• **WHAT YOU NEED TO DO**: From the listing below, retype exactly the line holding "Ammontare complessivo degli emolumenti", the line holding "percepiti a carico della finanza pubblica", and the lines between them; skip everything else.

• **EXTRACTED INFORMATION**:
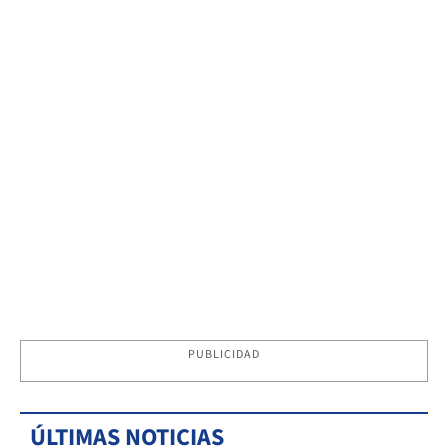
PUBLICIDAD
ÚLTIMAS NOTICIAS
* * *
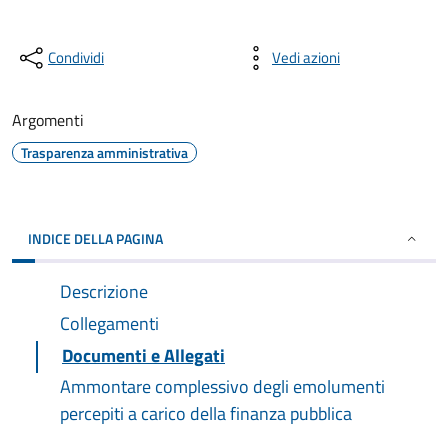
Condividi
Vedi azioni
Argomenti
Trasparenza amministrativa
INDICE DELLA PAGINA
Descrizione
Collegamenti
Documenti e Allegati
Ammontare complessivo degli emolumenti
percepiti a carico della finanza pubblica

• **PROBLEM SOLUTION**:
Ammontare complessivo degli emolumenti
percepiti a carico della finanza pubblica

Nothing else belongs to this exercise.